Suddenly, the feedback stopped. It was replaced by a bemused and muted applause. Now that he could talk, though, he didn’t know what to say. He certainly didn’t want to say what he was thinking: he was thinking about his work, his music, about Juliet and the tour. He was thinking that the combination of a child and Juliet would be a permanent and unbearable humiliation. It must already be so for Lisa. (And maybe that last thought redeemed him, he was hoping. It seemed to have an ethical dimension to it. Certainly it was a thought about somebody else. He hoped God caught that one, even though it had been kind of tacked on to the end of a lot of other stuff, all about himself.)
“What are you going to do about it?” said Jerry.
“I’m not sure there’s much I can do, is there? In most states, they don’t allow abortions after the kid has actually been born.”
“Nice,” said Jerry. “Classy. You going to see her?”
“Good to meet you, Jerry.”
Tucker drained his drink and put it down on the bar. He didn’t want to talk to this guy about his responsibilities.
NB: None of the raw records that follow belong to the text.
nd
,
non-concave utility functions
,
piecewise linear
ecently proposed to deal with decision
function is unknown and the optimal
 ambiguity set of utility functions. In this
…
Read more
He needed to be on his own, outside.
“I wasn’t going to say this part,” said Jerry. “But you seem like kind of a jerk, so what the hell?”
Tucker made a be-my-guest gesture.
“That record. Juliet . It’s really full of shit, isn’t it? I mean, I can see you wanted to fuck her. She’s a good-looking girl, from the pictures I’ve seen. But all that drama? I don’t buy it.”
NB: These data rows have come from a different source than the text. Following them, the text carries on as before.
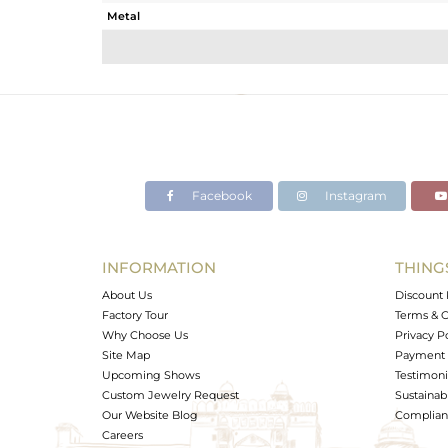
Metal
Sub Group
Purity
Color
Gross Weight
Net Weight
Color Stone Weight
Facebook
Instagram
Size
Height(mm)
Width(mm)
INFORMATION
THING
Avl. Pcs
About Us
Discount 
Factory Tour
Terms & C
Why Choose Us
Privacy P
Site Map
Payment 
Upcoming Shows
Testimoni
Custom Jewelry Request
Sustainabi
Our Website Blog
Complianc
Careers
“Very wise,” said Tucker. He gave Jerry an ironic salute and left. He was intending to walk straight out the door, but he needed to take a piss first. So that was kind of bathetic, because he ended up giving Jerry the same ironic salute on the way back from the restroom.
Years later, little knots of bedraggled fans started meeting together on the Internet, and that visit to the toilet started getting some serious analysis. Tucker was always amazed by their literal-mindedness. If Martin Luther King had needed to take a leak right before the “I Have a Dream” speech, would these people have come to the conclusion that he’d come up with the whole thing midflow? While Tucker was walking out of the restroom, his drummer, Billy, was on the way in; Billy’s mind had been completely fucked by weed, so it was almost certainly Billy who’d decided that a mystical event had taken place in there. Tucker’s conversation with Jerry had remained private, to Jerry’s enormous and eternal credit.